Issues: A model for interprofessional learning has been developed to attempt to address the barriers related to the delivery of interprofessional education in the rural health setting in Australia. This model demonstrates a flexible approach to interprofessional learning which meets different educational needs across a number of health disciplines, and is tailored to varying levels of expertise. It incorporates three learning approaches: traditional learning, flexible learning and advanced practice. Each of these components of the model are described and the Nourishing Networks program is provided as an example of the application of the model in a rural setting, utilising ‘eating disorders’ as the educational topic.
Lessons learned: Interprofessional learning can be delivered effectively in a rural setting by utilising technology to help bridge the isolation experienced in rural practice. Challenges in delivering the interprofessional learning program included: engaging rural general practitioners, utilising technology and maintaining participant engagement. The use of technology is essential to access a broad group of rural clinicians however, there are limitations in its use that must be acknowledged. The pilot of the Stepped Interprofessional Rural Learning Model and its application to eating disorders has scope for use in delivering education for other health topics.
Interprofessional learning (IPL) has been well evidenced as a desirable method to promote the awareness of professional roles and increase collaboration and communication among health disciplines1. Interprofessional learning is described as the opportunity for health professions to ‘learn with, from and about one another to facilitate collaboration in practice’2. Effective teamwork in health care enhances the potential for improved patient outcomes and supports better patient care.

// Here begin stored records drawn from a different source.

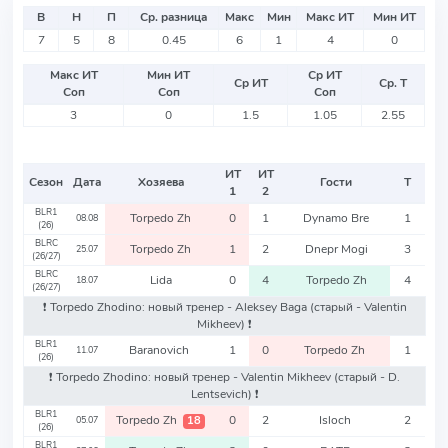
В
Н
П
Ср. разница
Макс
Мин
Макс ИТ
Мин ИТ
7
5
8
0.45
6
1
4
0
Макс ИТ
Мин ИТ
Ср ИТ
Ср ИТ
Ср. Т
Соп
Соп
Соп
3
0
1.5
1.05
2.55
ИТ
ИТ
Сезон
Дата
Хозяева
Гости
Т
1
2
BLR1
Torpedo Zh
0
1
Dynamo Bre
1
08.08
(26)
BLRC
Torpedo Zh
1
2
Dnepr Mogi
3
25.07
(26/27)
BLRC
Lida
0
4
Torpedo Zh
4
18.07
(26/27)
❗️ Torpedo Zhodino: новый тренер - Aleksey Baga
(старый - Valentin
Mikheev)
❗️
BLR1
Baranovich
1
0
Torpedo Zh
1
11.07
(26)
❗️ Torpedo Zhodino: новый тренер - Valentin Mikheev
(старый - D.
Lentsevich)
❗️
BLR1
Torpedo Zh
0
2
Isloch
2
18
05.07
(26)
BLR1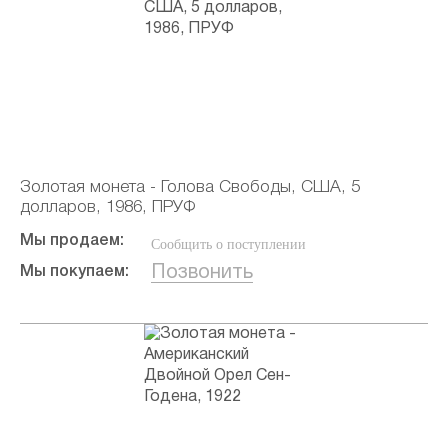
Золотая монета - Голова Свободы, США, 5
долларов, 1986, ПРУФ
Мы продаем:
Сообщить о поступлении
Позвонить
Мы покупаем: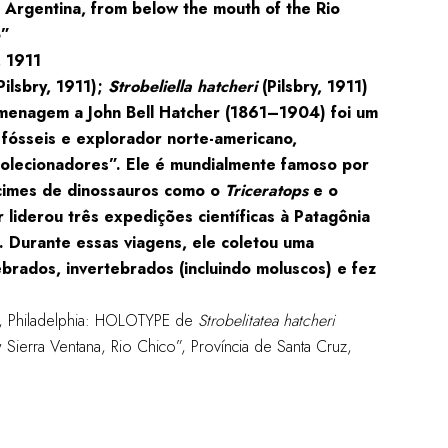
, Argentina, from below the mouth of the Rio
o”
, 1911
Pilsbry, 1911);
Strobeliella hatcheri
(Pilsbry, 1911)
enagem a John Bell Hatcher (1861–1904) foi um
fósseis e explorador norte-americano,
olecionadores”. Ele é mundialmente famoso por
cimes de dinossauros como o
Triceratops
e o
 liderou três expedições científicas à Patagônia
 Durante essas viagens, ele coletou uma
brados, invertebrados (incluindo moluscos) e fez
es, Philadelphia: HOLOTYPE de
Strobelitatea hatcheri
 Sierra Ventana, Rio Chico”, Província de Santa Cruz,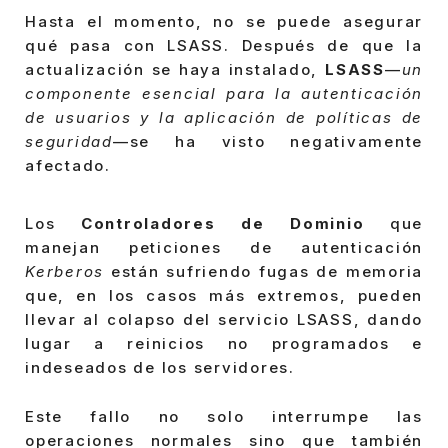
Hasta el momento, no se puede asegurar
qué pasa con LSASS. Después de que la
actualización se haya instalado,
LSASS
—
un
componente esencial para la autenticación
de usuarios y la aplicación de políticas de
seguridad
—se ha visto negativamente
afectado.
Los
Controladores de Dominio
que
manejan peticiones de autenticación
Kerberos
están sufriendo fugas de memoria
que, en los casos más extremos, pueden
llevar al colapso del servicio LSASS, dando
lugar a reinicios no programados e
indeseados de los servidores.
Este fallo no solo interrumpe las
operaciones normales sino que también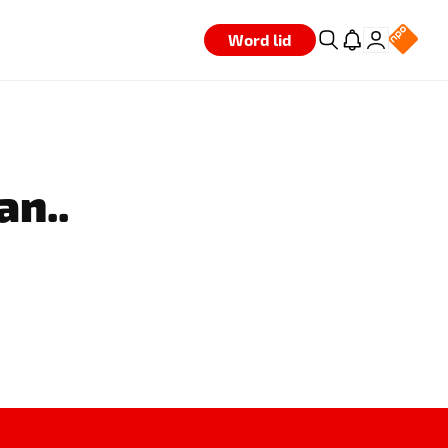
Word lid
an..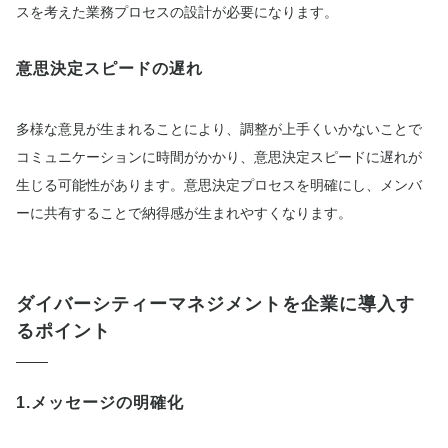
スを考えた業務プロセスの設計が必要になります。
意思決定スピードの遅れ
多様な意見が生まれることにより、調整が上手くいかないことで
コミュニケーションに時間がかかり、意思決定スピードに遅れが
生じる可能性があります。意思決定プロセスを明確にし、メンバ
ーに共有することで納得感が生まれやすくなります。
ダイバーシティーマネジメントを企業に導入す
るポイント
1.メッセージの明確化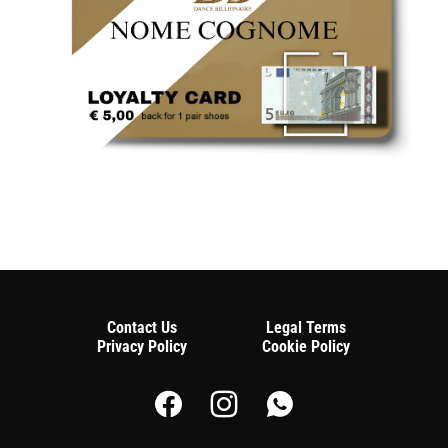
Contact Us
Legal Terms
Privacy Policy
Cookie Policy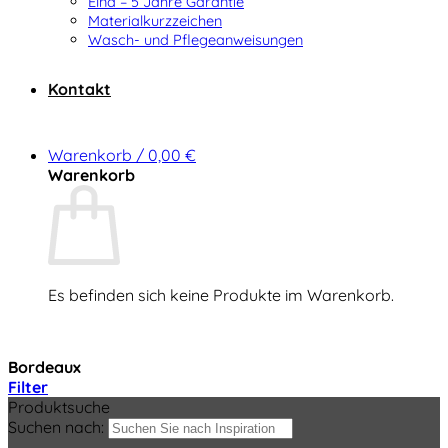
Elna – 5 Jahre Garantie
Materialkurzzeichen
Wasch- und Pflegeanweisungen
Kontakt
Warenkorb /
0,00
€
Warenkorb
Es befinden sich keine Produkte im Warenkorb.
Zurück zum Shop
Bordeaux
Filter
Produktsuche
Suchen nach: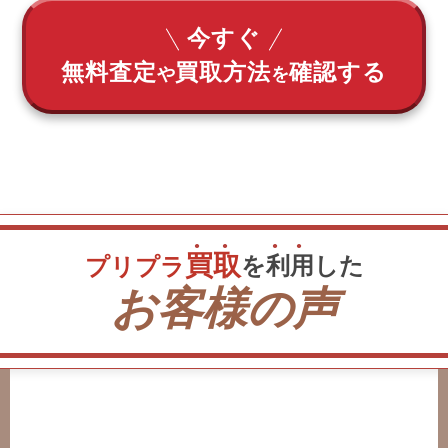
今すぐ
無料査定
買取方法
確認する
や
を
買
取
を
利
用
した
プリプラ
お客様の声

This is especially true with increasingly expectation of health professionals to manage complex health issues in the rural setting3.
The literature examining the efficacy of IPL has specifically highlighted the benefits of increased communication among health professionals promoting an enhanced willingness to work together to provide patient-centred care4. Increased teamwork has also been identified as an approach to address the current issue of fragmentation in care among services3,5. To assist in this process, however, there is a need to improve current methodologies that evaluate the effectiveness of IPL, with greater emphasis on describing the education models used6.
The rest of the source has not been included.